Strategy in leadership is my “go to”. It is my response to find a better, more efficient means to an end. But my vision was clouded as I have spent the last six years completely immersed in another world, a different culture. Yes, a culture different than I learned in my journey as a leader up to that point, but even more varied in terms of how a community, let alone an entire nation, is impacted by historical oppression and intergenerational trauma. Stress has a significant impact on the emotional, cognitive and physical operations of a human being; can you IMAGINE what trauma does to ones interpretation of leadership? I spent the majority of my professional career and personal journey as a leader in what I will refer to as Western Society. I was educated in the Western world both pre and post secondary. I became a financial manager early in my professional career and learned the old economy ways of leadership – as a female in a male dominated industry. The suit did not fit – then, nor does it fit now. Living and working in a First Nations community completely changed my perspective of leadership. And it is why I stepped outside my present place of employ to gain a renewed perspective through engaging in this study of leadership. My personal assessment as a strategic leader is swayed by the work I currently do, as is my personal perspective of who I am in midst of this very Western view of leadership. The caveat to this is: in midst of this journey God is leading me; He has identified clearly His vision for the future in this land He has placed me: “Be strong and courageous, because you will lead these people to inherit the land I swore to their forefathers to give them” (Joshua 1:6, New International Version).
My general response to most circumstances in my life is to dig in – to work harder, work smarter and to find solutions to issues – it is the Western way. And it is what motivates me to follow God’s call on my life as I have entered into challenging environments on numerous occasions. My style of leadership is to empower, endorse and encourage individuals and teams to gain confidence, to seek solutions independently and collectively. According to Northouse (2018), “at its core, helping followers grow and succeed is about aiding these individuals to become self-actualized, reaching their fullest human potential” (p. 236). I obtained my degree in social work, a field where the work is endless: high stress, high workloads and limited resources. Critical thinking is imperative in my professional field and can literally mean the difference between life and death decisions. As a leader, my role is to listen — to their assessment and proposed decision of the emergency at hand — and guide their response in a way most efficient and appropriate within the crisis circumstance. I listen for facts versus biases and cue team members to expand their thinking, to explore alternate approaches to arrive at outcomes which secure the safety of children and youth. My role is to ascribe to critical thinking techniques and ensure facts are what influence final decisions. Working in a small rural First Nations community however, is difficult to ignore the relational and cultural components which form part of our decision making process.

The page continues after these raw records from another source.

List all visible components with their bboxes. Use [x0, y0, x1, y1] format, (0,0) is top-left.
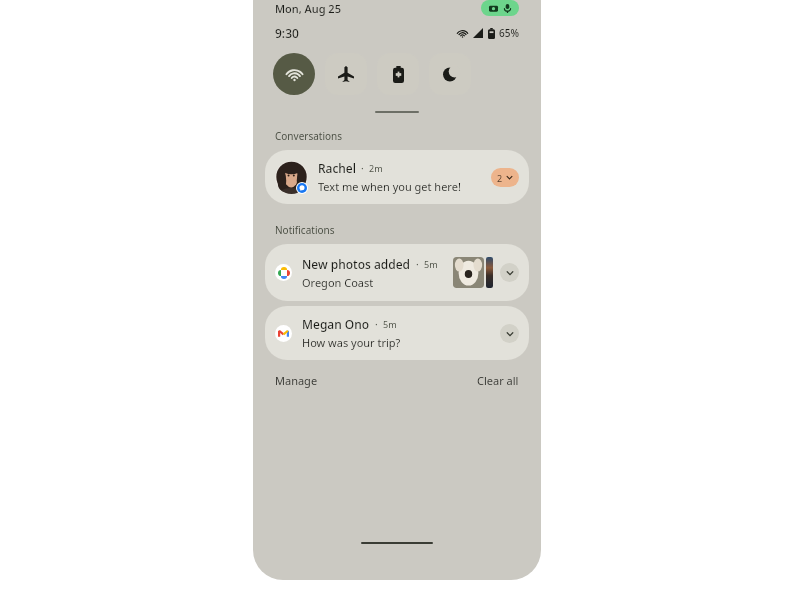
staticText: 2m [369, 162, 383, 174]
staticText: Clear all [477, 373, 519, 388]
staticText: · [375, 317, 378, 331]
button[interactable]: Expand notification [500, 263, 519, 282]
staticText: How was your trip? [302, 335, 401, 350]
button[interactable]: Clear all [477, 373, 519, 388]
staticText: · [361, 161, 364, 175]
button[interactable]: New photos added [265, 244, 529, 301]
button[interactable]: Manage [275, 373, 318, 388]
staticText: 5m [383, 318, 397, 330]
staticText: 9:30 [275, 25, 299, 41]
button[interactable]: Expand, 2 messages [491, 168, 519, 187]
button[interactable]: Internet [273, 53, 315, 95]
button[interactable]: Airplane mode [325, 53, 367, 95]
button[interactable]: Battery saver [377, 53, 419, 95]
button[interactable]: Camera and microphone in use [481, 0, 519, 16]
staticText: 65% [499, 26, 519, 40]
staticText: 5m [424, 258, 438, 270]
staticText: Oregon Coast [302, 275, 374, 290]
staticText: Text me when you get here! [318, 179, 461, 194]
button[interactable]: Expand notification [500, 324, 519, 343]
staticText: Manage [275, 373, 318, 388]
staticText: · [416, 257, 419, 271]
staticText: Notifications [275, 223, 335, 237]
staticText: Mon, Aug 25 [275, 1, 341, 16]
button[interactable] [375, 111, 419, 113]
staticText: New photos added [302, 256, 411, 272]
staticText: Megan Ono [302, 316, 370, 332]
staticText: Conversations [275, 129, 343, 143]
staticText: 2 [497, 172, 503, 184]
button[interactable]: Megan Ono [265, 306, 529, 360]
button[interactable]: Do not disturb [429, 53, 471, 95]
button[interactable]: Rachel [265, 150, 529, 204]
staticText: Rachel [318, 160, 356, 176]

Having been in this environment for over six years, my response to most circumstances is from the lens of poverty, oppression and crisis. The issues we deal with on a daily basis include: addiction, domestic violence, sexual assault and the new wave of drugs are overwhelming and exhausting as we bear witness to horrifying impacts to children, families and community — including death. Considering each of these factors, as a Social Worker I practice from a solutions and strengths based approach. Similarly as a leader I seek to listen, understand and build a bridge through means of respect, collaboration and identification towards methods of change.
In addressing stressors within my professional life I must take opportunity to step away from the crisis – even for a moment to clear my thoughts. Self-care is a necessary practice to maintain a clear and logical position in relation to decisions made daily. Simple self care techniques such as eating healthy, deep breathing and literally stepping outside to breathe fresh air are common practice to maintain clarity and sanity. As a leader, my priority in ensuring staff engage in self-care rituals is critical to our daily operation. When it comes to those moments I am “done” I completely rely on God to replenish my strength, wisdom and direction. When I leave God out, I allow myself to become overwhelmed and I simply shut down – apathy sets in and my thoughts, no longer clear– I cannot make even the simplest of decisions. I am no longer healthy to the environment I work or myself.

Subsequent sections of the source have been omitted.